▶ WHAT YOU NEED TO DO:
Could you write out, word for word, each line from the one containing "της αποκαλυφθείσας θ" to the last line of the data below, both included and nothing more?

Records excerpted from a collection
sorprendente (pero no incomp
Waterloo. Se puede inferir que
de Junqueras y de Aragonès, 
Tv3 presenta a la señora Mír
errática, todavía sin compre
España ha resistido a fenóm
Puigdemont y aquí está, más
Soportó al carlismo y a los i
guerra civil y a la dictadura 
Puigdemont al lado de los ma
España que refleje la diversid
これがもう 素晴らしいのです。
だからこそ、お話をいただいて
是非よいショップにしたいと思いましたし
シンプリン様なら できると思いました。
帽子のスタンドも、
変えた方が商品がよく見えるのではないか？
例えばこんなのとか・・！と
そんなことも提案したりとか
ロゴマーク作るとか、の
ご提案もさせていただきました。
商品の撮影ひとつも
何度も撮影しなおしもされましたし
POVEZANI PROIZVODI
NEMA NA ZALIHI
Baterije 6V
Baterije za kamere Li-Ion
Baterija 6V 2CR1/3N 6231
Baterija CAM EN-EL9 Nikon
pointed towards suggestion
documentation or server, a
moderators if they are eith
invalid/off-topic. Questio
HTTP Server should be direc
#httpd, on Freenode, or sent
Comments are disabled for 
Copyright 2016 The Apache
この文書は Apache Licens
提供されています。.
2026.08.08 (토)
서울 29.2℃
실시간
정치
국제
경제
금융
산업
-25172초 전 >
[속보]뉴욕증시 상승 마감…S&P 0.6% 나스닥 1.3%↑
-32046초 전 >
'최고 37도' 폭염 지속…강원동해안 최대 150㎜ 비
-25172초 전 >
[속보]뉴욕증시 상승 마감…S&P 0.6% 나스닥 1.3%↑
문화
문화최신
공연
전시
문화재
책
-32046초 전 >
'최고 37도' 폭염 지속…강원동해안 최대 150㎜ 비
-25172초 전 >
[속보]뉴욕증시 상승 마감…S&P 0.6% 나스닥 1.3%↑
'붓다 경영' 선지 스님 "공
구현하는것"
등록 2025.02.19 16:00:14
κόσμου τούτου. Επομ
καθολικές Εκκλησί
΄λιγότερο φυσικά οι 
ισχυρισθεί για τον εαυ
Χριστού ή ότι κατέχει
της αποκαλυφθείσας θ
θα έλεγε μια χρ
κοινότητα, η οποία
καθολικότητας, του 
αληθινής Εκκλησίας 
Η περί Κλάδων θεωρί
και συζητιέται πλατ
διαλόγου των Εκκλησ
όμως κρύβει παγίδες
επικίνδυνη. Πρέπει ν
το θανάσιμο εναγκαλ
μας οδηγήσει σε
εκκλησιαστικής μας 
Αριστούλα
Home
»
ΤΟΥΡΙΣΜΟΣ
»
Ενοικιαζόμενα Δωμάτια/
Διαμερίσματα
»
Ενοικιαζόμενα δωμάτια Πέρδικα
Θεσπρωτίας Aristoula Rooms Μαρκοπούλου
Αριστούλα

▶ RESPONSE FOR THIS EXERCISE:
της αποκαλυφθείσας θ
θα έλεγε μια χρ
κοινότητα, η οποία
καθολικότητας, του 
αληθινής Εκκλησίας 
Η περί Κλάδων θεωρί
και συζητιέται πλατ
διαλόγου των Εκκλησ
όμως κρύβει παγίδες
επικίνδυνη. Πρέπει ν
το θανάσιμο εναγκαλ
μας οδηγήσει σε
εκκλησιαστικής μας 
Αριστούλα
Home
»
ΤΟΥΡΙΣΜΟΣ
»
Ενοικιαζόμενα Δωμάτια/
Διαμερίσματα
»
Ενοικιαζόμενα δωμάτια Πέρδικα
Θεσπρωτίας Aristoula Rooms Μαρκοπούλου
Αριστούλα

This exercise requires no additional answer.